Set arpack_mode = "general". This solves the eigenvalue problem $AX = \omega BX$ in its general form, which technically comes down to solving the problem $R = B^{-1}AX = \omega X$. In order to exploit matrix sparsity we never explicitly calculate $R$, but do the following instead.

In a first step the $B$-matrix is converted from its linked-list representation to a banded matrix datastructure. Then, at every step in the iteration:

1. The matrix-vector product $u = AX$ is calculated, in which the $A$-matrix is kept in its linked-list representation. This makes the matrix-vector product efficient and fast.
2. The linear system $BR = u$ is solved for R using LAPACK’s banded matrix routines and passed back to the solver.

The above steps are repeated until convergence or until maxiter is reached.

Pros:

• Calculates only specific eigenvalues and eigenvectors
• Reduced datfile size, only eigenvectors for requested eigenvalues are calculated

Cons:

• May require trial-and-error to find an optimal set of parameters
• Fast for the largest eigenvalues ("LM", "LR", "LI"), slower for the others
• Only calculates spectrum extremes (largest/smallest) which are usually not modes of interest.

### Shift-invert mode

Running ARPACK in shift-invert mode is usually used to enhance convergence of certain spectral regions.
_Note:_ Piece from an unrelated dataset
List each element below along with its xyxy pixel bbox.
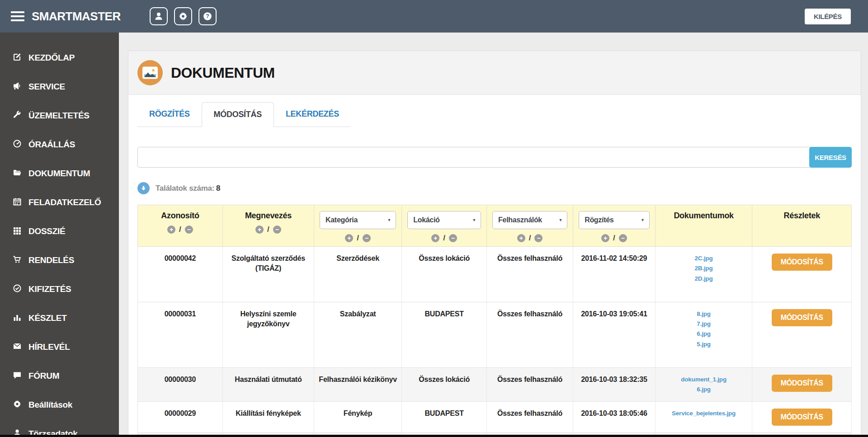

It relies on a transformation of the eigenvalue problem to

$\Bigl(A - \sigma B\Bigr)^{-1} BX = \nu X \qquad \text{where} \qquad \nu = \dfrac{1}{\omega - \sigma}$

This transformation is particularly useful for finding eigenvalues near $\sigma$. It transforms small eigenvalues into large ones, making them perfectly suitable for calculation with ARPACK. Here it is recommended to keep which_eigenvalues = "LM", since the eigenvalues $\nu_j$ of $C \equiv \left(A - \sigma B\right)^{-1}B$ that are largest in magnitude correspond to the values $\omega_j$ of the original eigenvalue problem that are nearest to the shift $\sigma$ in absolute value.

The value of $\sigma$ can be specified by adding it to the solvelist, like so

&solvelist
sigma = (1.0d0, 0.05d0)
/


and should be a complex tuple (standard Fortran notation for complex numbers).

The eigenvalue problem is tackled as follows.

First we calculate $A - \sigma B$ and convert that to banded form. Then, at every step in the iteration:

1. The matrix-vector product $u = BX$ is calculated, in which the $B$-matrix is kept in its linked-list representation. This makes the matrix-vector product efficient and fast.
2. The linear system $\left(A - \sigma B\right)R = u$ is solved for $R$ using LAPACK’s banded matrix routines and passed back to the solver.

The above steps are repeated until convergence or until maxiter is reached. In the final step we retransform the eigenvalues $\nu_j$ to the eigenvalues $\omega_j$ of the original problem using

$\omega_j = \sigma + \dfrac{1}{\nu_j}$

Pros:

• Ability to probe specific parts of the spectrum by shifting $\sigma$
• Better performance for small eigenvalues

Cons:

• May require trial-and-error to find an optimal set of parameters
• Runtime is strongly dependent on the chosen shift $\sigma$